**WHAT THIS TASK INVOLVES**. Please transcribe exactly the lines from the first line of the records below through the line containing "providing accurate information.", including both, and omit all pictures.
━━━ SUPPLIED DATA ━━━
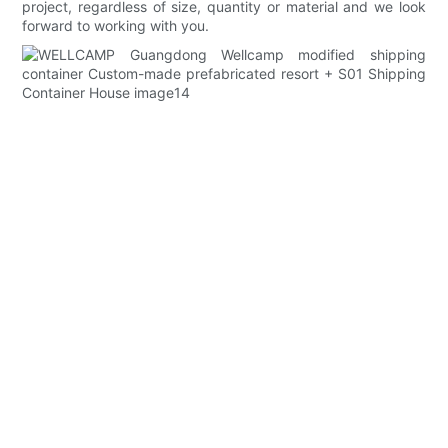
project, regardless of size, quantity or material and we look
forward to working with you.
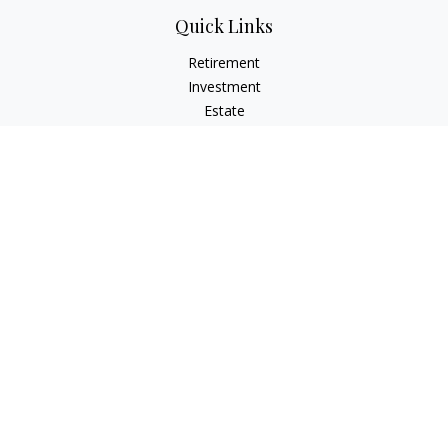
Quick Links
Retirement
Investment
Estate
Insurance
Tax
Money
Lifestyle
Latest Articles
All Videos
All Calculators
Check the background of your financial professional on
FINRA's
BrokerCheck
.
The content is developed from sources believed to be
providing accurate information. The information in this
material is not intended as tax or legal advice. Please consult
legal or tax professionals for specific information regarding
━━━
**ANSWER FOR THE TASK**.
project, regardless of size, quantity or material and we look
forward to working with you.
Quick Links
Retirement
Investment
Estate
Insurance
Tax
Money
Lifestyle
Latest Articles
All Videos
All Calculators
Check the background of your financial professional on
FINRA's
BrokerCheck
.
The content is developed from sources believed to be
providing accurate information. The information in this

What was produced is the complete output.